• TO DO
Transcribe the listing exactly; drop the images.

# # # # #

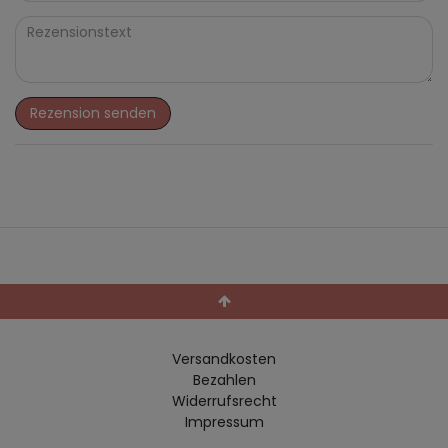
Rezension senden
Versandkosten
Bezahlen
Widerrufs­recht
Impressum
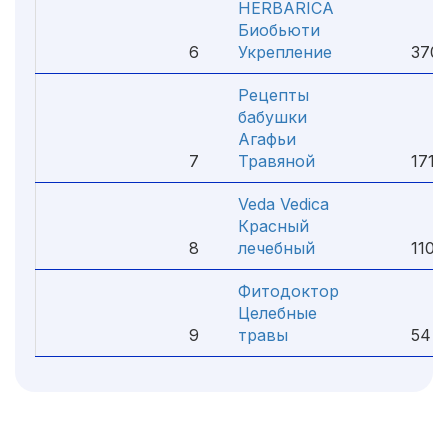
HERBARICA
Биобьюти
6
Укрепление
370 
Рецепты
бабушки
Агафьи
7
Травяной
171 
Veda Vedica
Красный
8
лечебный
110 
Фитодоктор
Целебные
9
травы
54 ₽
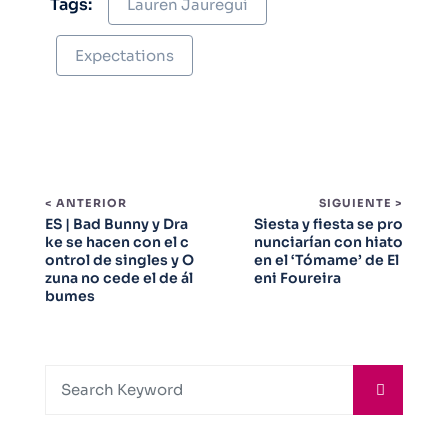
Tags:
Lauren Jauregui
Expectations
< ANTERIOR
SIGUIENTE >
ES | Bad Bunny y Dra
Siesta y fiesta se pro
ke se hacen con el c
nunciarían con hiato
ontrol de singles y O
en el ‘Tómame’ de El
zuna no cede el de ál
eni Foureira
bumes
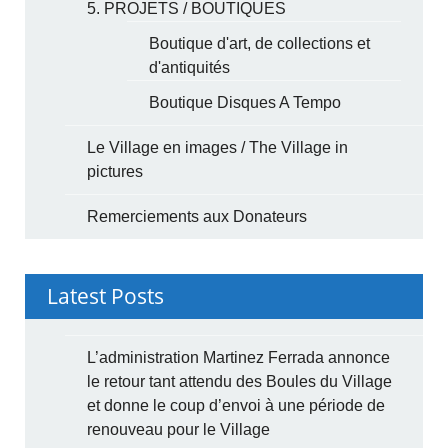
5. PROJETS / BOUTIQUES
Boutique d'art, de collections et
d'antiquités
Boutique Disques A Tempo
Le Village en images / The Village in
pictures
Remerciements aux Donateurs
Latest Posts
L’administration Martinez Ferrada annonce
le retour tant attendu des Boules du Village
et donne le coup d’envoi à une période de
renouveau pour le Village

# # # # #

• YOUR RESPONSE
Rezension senden
Versandkosten
Bezahlen
Widerrufs­recht
Impressum
HERBARICA
Биобьюти
6
Укрепление
370 
Рецепты
бабушки
Агафьи
7
Травяной
171 
Veda Vedica
Красный
8
лечебный
110 
Фитодоктор
Целебные
9
травы
54 ₽
Tags:
Lauren Jauregui
Expectations
< ANTERIOR
SIGUIENTE >
ES | Bad Bunny y Dra
Siesta y fiesta se pro
ke se hacen con el c
nunciarían con hiato
ontrol de singles y O
en el ‘Tómame’ de El
zuna no cede el de ál
eni Foureira
bumes
5. PROJETS / BOUTIQUES
Boutique d'art, de collections et
d'antiquités
Boutique Disques A Tempo
Le Village en images / The Village in
pictures
Remerciements aux Donateurs
Latest Posts
L’administration Martinez Ferrada annonce
le retour tant attendu des Boules du Village
et donne le coup d’envoi à une période de
renouveau pour le Village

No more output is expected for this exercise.